→ What is required
Return every line of the listing that includes the string "Anubis".

#### Records to process

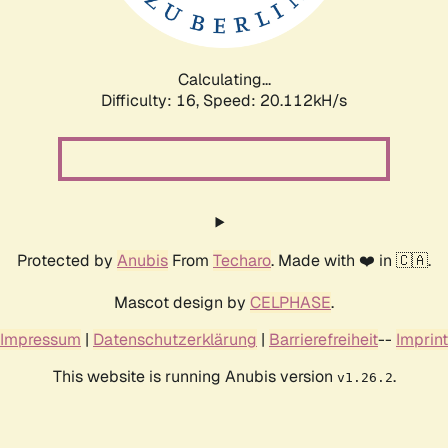
Calculating...
Difficulty: 16,
Speed: 20.112kH/s
Protected by
Anubis
From
Techaro
. Made with ❤️ in 🇨🇦.
Mascot design by
CELPHASE
.
Impressum
|
Datenschutzerklärung
|
Barrierefreiheit
--
Imprint
This website is running Anubis version
.
v1.26.2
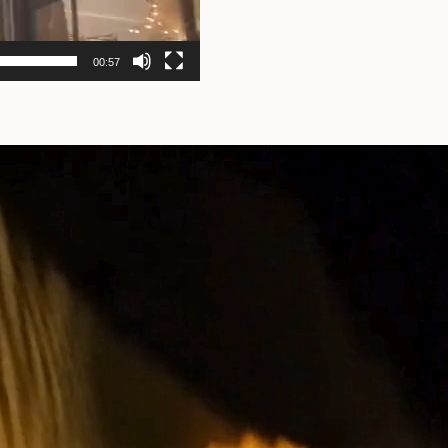
00:57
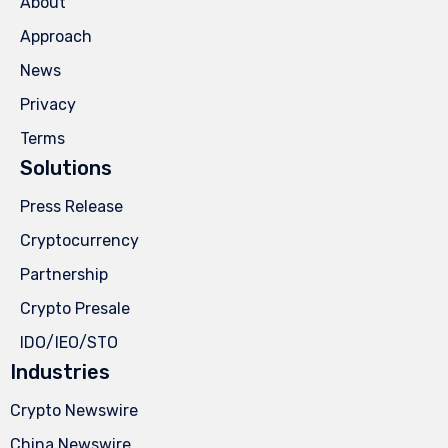
About
Approach
News
Privacy
Terms
Solutions
Press Release
Cryptocurrency
Partnership
Crypto Presale
IDO/IEO/STO
Industries
Crypto Newswire
China Newswire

########

→ Task response
Anubis
This website is running Anubis version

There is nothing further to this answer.